Showing posts with label Hilton. Show all posts
Showing posts with label Hilton. Show all posts

Thursday, August 16, 2007

From Today's News: Thursday, Aug.16, 2007

Jenna Bush, daughter of the president, has gotten engaged. The White House released a 3-sentence announcement to that effect today. That doesn’t seem right. Marriage isn’t a 3-sentence thing. It’s more of a life sentence.

So young Jenna is engaged. That’s one more Bush off the market.

Word spread quickly that the president and First Lady are very happy for the betrothed. In fact, the president can’t wait for the wedding, because confetti is bad for the environment.

Her fiancé is Henry Hager, whose family has ties to the Bushes and other high ranking Republicans. So the engagement is a bit of a surprise to some. I mean, why buy the cow when you can get the government contracts for free?

Rumor has it that Jenna has been wanting to get married since November 2004, but Henry kept chanting, “Four more years! Four more years.”



Regarding the space shuttle Endeavour, the good news is that based on careful testing by the crew, the gouge torn into the heat shield of the shuttle will not need to be repaired until it returns to Earth. The bad news is, we still have to pay for the service call, anyway.

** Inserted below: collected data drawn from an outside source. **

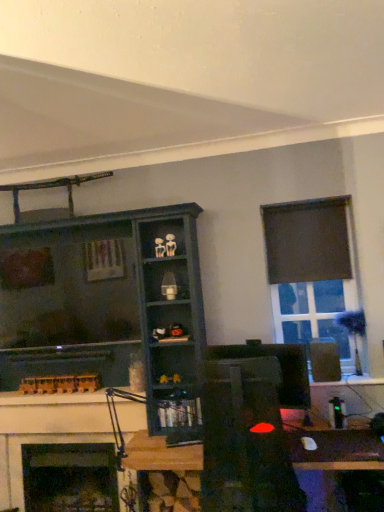 Question: Considering the relative positions of dark wood shelf at center, positioned as the second shelf in bottom-to-top order, and matte black monitor at center in the image provided, is dark wood shelf at center, positioned as the second shelf in bottom-to-top order, in front of matte black monitor at center?

Choices:
 (A) yes
 (B) no

Answer: (A)

Question: Considering the relative positions of dark wood shelf at center, positioned as the second shelf in bottom-to-top order, and matte black monitor at center in the image provided, is dark wood shelf at center, positioned as the second shelf in bottom-to-top order, to the left of matte black monitor at center from the viewer's perspective?

Choices:
 (A) no
 (B) yes

Answer: (B)

Question: Can you confirm if dark wood shelf at center, which is the 2th shelf from right to left, is taller than matte black monitor at center?

Choices:
 (A) no
 (B) yes

Answer: (B)

Question: From the image's perspective, is dark wood shelf at center, positioned as the second shelf in bottom-to-top order, on top of matte black monitor at center?

Choices:
 (A) yes
 (B) no

Answer: (A)

Question: Is the position of dark wood shelf at center, which is the first shelf in left-to-right order, more distant than that of matte black monitor at center?

Choices:
 (A) no
 (B) yes

Answer: (A)

Question: Is dark wood shelf at center, positioned as the second shelf in bottom-to-top order, shorter than matte black monitor at center?

Choices:
 (A) yes
 (B) no

Answer: (B)

Question: Is wooden desk at center to the left of white painted wood fireplace at lower left from the viewer's perspective?

Choices:
 (A) yes
 (B) no

Answer: (B)

Question: Is white painted wood fireplace at lower left completely or partially inside wooden desk at center?

Choices:
 (A) no
 (B) yes

Answer: (A)

Question: Is wooden desk at center turned away from white painted wood fireplace at lower left?

Choices:
 (A) no
 (B) yes

Answer: (A)

Question: Can you confirm if wooden desk at center is positioned to the right of white painted wood fireplace at lower left?

Choices:
 (A) no
 (B) yes

Answer: (B)

Question: From the image's perspective, does wooden desk at center appear lower than white painted wood fireplace at lower left?

Choices:
 (A) no
 (B) yes

Answer: (A)

Question: Considering the relative positions of wooden desk at center and white painted wood fireplace at lower left in the image provided, is wooden desk at center in front of white painted wood fireplace at lower left?

Choices:
 (A) yes
 (B) no

Answer: (A)

Question: Could matte black monitor at center be considered to be inside black plastic speaker at right?

Choices:
 (A) yes
 (B) no

Answer: (B)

Paris Hilton debuted her new clothing line of jeans, t-shirts, and shoes at a trendy L.A. boutique today, with a throng of fans on site. So if you ever wanted to get into Paris’ jeans, now – oh, who hasn’t?

Paris doesn’t seem that confident about how the jeans will sell. Sources already say, depending on her cash flow, she probably would be willing to drop her pants.

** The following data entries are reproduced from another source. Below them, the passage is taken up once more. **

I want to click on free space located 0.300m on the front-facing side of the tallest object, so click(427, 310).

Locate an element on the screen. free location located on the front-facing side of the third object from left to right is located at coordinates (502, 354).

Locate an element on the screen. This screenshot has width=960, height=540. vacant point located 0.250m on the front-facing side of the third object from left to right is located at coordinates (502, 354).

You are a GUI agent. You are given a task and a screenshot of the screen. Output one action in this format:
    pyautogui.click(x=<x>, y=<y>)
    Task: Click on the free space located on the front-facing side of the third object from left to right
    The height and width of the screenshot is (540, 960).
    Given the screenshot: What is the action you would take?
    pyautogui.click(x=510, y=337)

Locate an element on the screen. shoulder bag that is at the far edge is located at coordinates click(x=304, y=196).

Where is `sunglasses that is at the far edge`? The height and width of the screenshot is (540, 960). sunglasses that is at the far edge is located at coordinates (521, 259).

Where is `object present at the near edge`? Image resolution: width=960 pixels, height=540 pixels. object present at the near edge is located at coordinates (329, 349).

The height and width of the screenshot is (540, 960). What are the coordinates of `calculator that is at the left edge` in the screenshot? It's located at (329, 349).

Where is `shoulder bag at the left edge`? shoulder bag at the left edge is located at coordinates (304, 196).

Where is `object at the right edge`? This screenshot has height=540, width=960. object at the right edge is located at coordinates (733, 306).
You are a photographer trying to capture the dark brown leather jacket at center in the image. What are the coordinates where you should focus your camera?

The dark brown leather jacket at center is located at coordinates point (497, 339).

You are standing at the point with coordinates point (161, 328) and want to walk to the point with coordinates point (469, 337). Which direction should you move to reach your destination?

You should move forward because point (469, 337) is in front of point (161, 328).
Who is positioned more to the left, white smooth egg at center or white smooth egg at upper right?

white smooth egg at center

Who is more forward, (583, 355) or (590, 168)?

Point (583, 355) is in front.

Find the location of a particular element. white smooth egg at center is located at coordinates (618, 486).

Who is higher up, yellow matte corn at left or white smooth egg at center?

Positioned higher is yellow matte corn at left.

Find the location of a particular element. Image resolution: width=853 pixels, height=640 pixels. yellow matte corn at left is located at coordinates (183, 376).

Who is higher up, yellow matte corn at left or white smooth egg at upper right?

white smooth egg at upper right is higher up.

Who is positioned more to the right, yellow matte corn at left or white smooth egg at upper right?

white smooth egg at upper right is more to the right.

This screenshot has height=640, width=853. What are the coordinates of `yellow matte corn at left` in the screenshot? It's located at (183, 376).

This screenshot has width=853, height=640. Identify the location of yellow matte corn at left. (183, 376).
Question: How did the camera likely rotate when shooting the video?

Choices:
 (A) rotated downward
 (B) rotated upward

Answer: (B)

A couple in China wants to name their new baby “@,” as in, the sign used in email addresses. Apparently, the sound, “at” approximates a Mandarin word, meaning “love him.” So, if they love him, why not give him a real name?

The proud parents hope the Chinese government allows the name, and can’t wait to introduce the baby to big brothers “&” (ampersand) and “…” (ellipse).

This story may be made fun of on TV and radio, but not in the newspaper comics, where, as we all know, the “@” sign is a hideous curse word that dare not be uttered.

Wednesday, May 16, 2007

From May 16th: Musings on Paris Hilton going to jail

Paris is actually spending a lot of time trying to figure out what shade of lip gloss is going to match her Corrections Department jump suit.


Jail officials told Paris they can get her any books and magazines in jail, but Paris pleaded with them not to. She considers reading to be cruel and unusual punishment.


Nicole Ritchie will mail Paris a present: a platinum credit card baked into a cake.


She’s going to sleep with every butch inmate in there twice before realizing they are women.


Paris won’t be scared by the threat of solitary confinement. It’s something she has faced every time she has been left alone with her thoughts.


She will lose weight her first few days inside. Not because of nerves or depression. It will take her that long to realize that there is no room service.


Paris will be traumatized in her first jailhouse shower. No one will assault her or anything, but she will go into shock when forced to use non-designer soap.


As a survival tool, she is going to have to sharpen her vibrator into a shiv.


Will the jail issue her a night-vision equipped camcorder for conjugal visits?


Britney Spears will come to visit but will be thrown in a cell when she is mistaken for an inmate because of her bald head.


By the time Paris leaves jail, “the common yard” will be the new nickname for her vagina.